Gone Gitmo

An immersive docu-game based on the Guantanamo Bay prison camp, originally designed for Second Life and now available in Unity, based on actual reporting and facts.

Nonny de la Peña explains the Gone Gitmo experience VPRO Backlight

What is it?

Guantánamo Bay, Cuba - colloquially known as 'Gitmo' - is one of the world’s most famous and controversial prisoner-of-war camps, home to hundreds of detainees from the United States’ 'War on Terror'.

Following on her 2004 documentary Unconstitutional about Guantánamo Bay, journalist Nonny de la Peña teamed up with artist Peggy Weil to make Gone Gitmo.

A virtual but accessible version of the prison, in contrast to the real but inaccessible prison, Gone Gitmo is a fact-based simulation of Guantanamo Bay. The 'player' enters as a prisoner and discovers what’s it like to be imprisoned in the camp and lose his or her civil rights.

Since journalists are not allowed inside the camp, the reconstruction is based on interviews with former prisoners, videos and photos from a variety of official sources and legal materials that detail the plight of Gitmo prisoners.

How does it work?

The original version of Gone Gitmo, no longer running, was a virtual re-creation of the Guantánamo Bay prison in Second Life, a popular virtual world platform. In 2013, De la Peña and Weil recreated Gone Gitmo in Unity3D as a docu-game and first person experience.

Full tour experience Nonny de la Peña

In the game, users go through a virtual detention inside the prison camp and are immersed in the experience of being taken prisoner and losing their habeas corpus rights. The player’s avatar is briefly bound, hooded and forced to kneel in the same way that detainees were taken to the prison.

After arriving in the virtual replica of Camp X-Ray, players are free to explore the camp where various screens play clips from De la Peña’s film 'Unconstitutional' (2004) and from original U.S. Defense Department footage in order to create a spatial narrative.

Why did they make it?


Nonny de la Peña is one of the founders of immersive journalism, which uses new technologies to bring users a sense of 'being there'. She defines immersive journalism as "the use of virtual reality and 3-D environments, built in a gaming platform, to convey the sights, sounds and feelings of news.”

Participants can enter the news stories as themselves, as visitors gaining first-hand access to a virtual version of the location of the story - or as a character depicted in the story.

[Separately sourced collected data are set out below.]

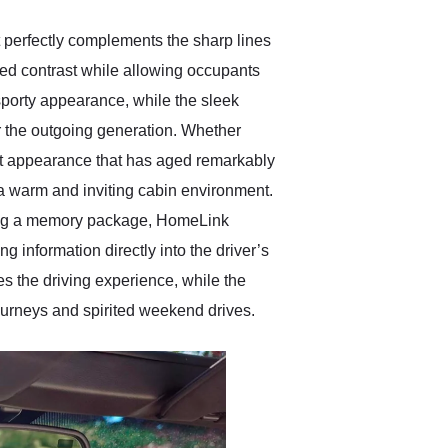
at perfectly complements the sharp lines
ted contrast while allowing occupants
sporty appearance, while the sleek
r the outgoing generation. Whether
ant appearance that has aged remarkably
 a warm and inviting cabin environment.
ding a memory package, HomeLink
 information directly into the driver’s
es the driving experience, while the
ourneys and spirited weekend drives.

In this way, they can have a different level of understanding from reading a print story or watching news on television or online.

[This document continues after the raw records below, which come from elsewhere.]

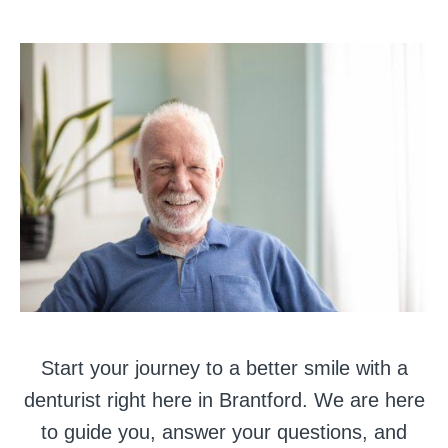
Start your journey to a better smile with a
denturist right here in Brantford. We are here
to guide you, answer your questions, and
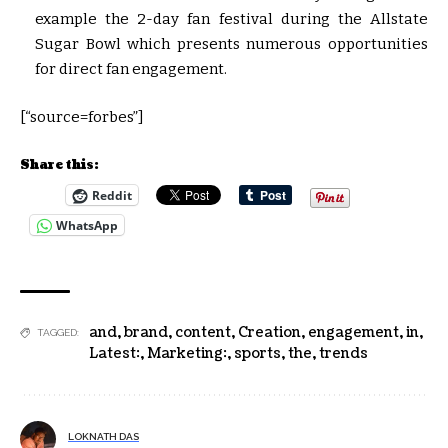
example the 2-day fan festival during the Allstate
Sugar Bowl which presents numerous opportunities
for direct fan engagement.
[“source=forbes”]
Share this:
Reddit
WhatsApp
and
,
brand
,
content
,
Creation
,
engagement
,
in
,
TAGGED:
Latest:
,
Marketing:
,
sports
,
the
,
trends
LOKNATH DAS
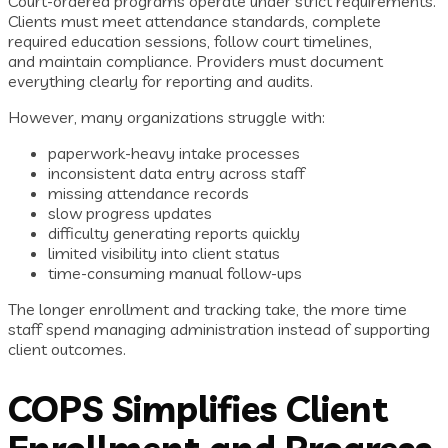
Court-ordered programs operate under strict requirements.
Clients must meet attendance standards, complete
required education sessions, follow court timelines,
and maintain compliance. Providers must document
everything clearly for reporting and audits.
However, many organizations struggle with:
paperwork-heavy intake processes
inconsistent data entry across staff
missing attendance records
slow progress updates
difficulty generating reports quickly
limited visibility into client status
time-consuming manual follow-ups
The longer enrollment and tracking take, the more time
staff spend managing administration instead of supporting
client outcomes.
COPS Simplifies Client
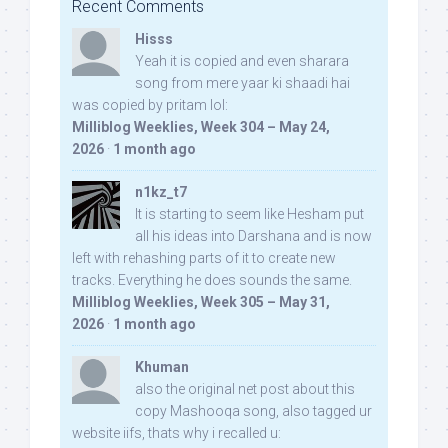
Recent Comments
Hisss
Yeah it is copied and even sharara
song from mere yaar ki shaadi hai
was copied by pritam lol:
Milliblog Weeklies, Week 304 – May 24,
2026
·
1 month ago
n1kz_t7
It is starting to seem like Hesham put
all his ideas into Darshana and is now
left with rehashing parts of it to create new
tracks. Everything he does sounds the same.
Milliblog Weeklies, Week 305 – May 31,
2026
·
1 month ago
Khuman
also the original net post about this
copy Mashooqa song, also tagged ur
website iifs, thats why i recalled u:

De la Peña believes that immersive storytelling is the future of the news and an important way to engage young audiences with global news stories. “We’re looking at a new medium that’s here to stay, and we need to be thinking about how to use it”, she said at a conference at USC Annenberg in 2011.

“How many kids are gaming? All of them. This is not a unique batch of individuals. It’s a growing audience. This has become a critical place where we can still tell news stories”, she said, comparing the state of gaming to the emergence of radio and television.

Why did we select it?

Gone Gitmo is a pioneering journalism project using fact-based virtual reality to tell an important news story about an inaccessible prison camp. It makes the invisible visible.

Furthermore, by offering a first person perspective on a hidden news event, Gone Gitmo opens up a range of new possibilities for users to be immersed in the news and to engage with it actively. Through immersion in virtual environments and first person storytelling, docu-game Gone Gitmo adds an innovative dimension to the news.

Although the building of virtual worlds for news games is still costly and time-consuming, we expect it will become more prevalent and influential in the future.

Nonny de la Peña about virtual reality VPRO Blacklight

Besides prototyping immersive news stories, De la Peña also contributes actively to the discovery of best practices and the discussion about ethics for a largely unexplored field.

De la Peña: “For example, there is an issue here when you have virtual bodies - is it too subjective? How do you retain objectivity? How do you edit an immersive journalism story? You have to take pieces out and leave pieces in. There are always editorial decisions. What are the best practices for doing it in a virtual world?”

Some other docu-games

Also see our case description of  Hunger in LA by Nonny de la Peña.

JFK Reloaded puts the player in the role of Kennedy's assassin, Lee Harvey Oswald. The player is then scored on how closely one's version of the assassination matches the report of the Warren Commission: first shot missed, second hit JFK's neck and third on the head.

Project Syria Nonny de la Peña

According to the company, the primary aim of the game was "to establish the most likely facts of what happened on 1963-11-22 by running the world’s first mass-participation forensic construction", the theory being that a player could help prove that Lee Harvey Oswald had the "means and the opportunity to commit the crime", and thus help prove the Warren Commission's findings.

The Guardian’s The Refugee Challenge invites the reader to make the choices real refugees have to make. After each choice players get a new challenge to solve, so they’ll get closer to the experience of looking for safety in Fortress Europe.

Project Syria is Nonny’s latest immersive journalism piece, first shown at the World Economic Forum in Davos in 2014.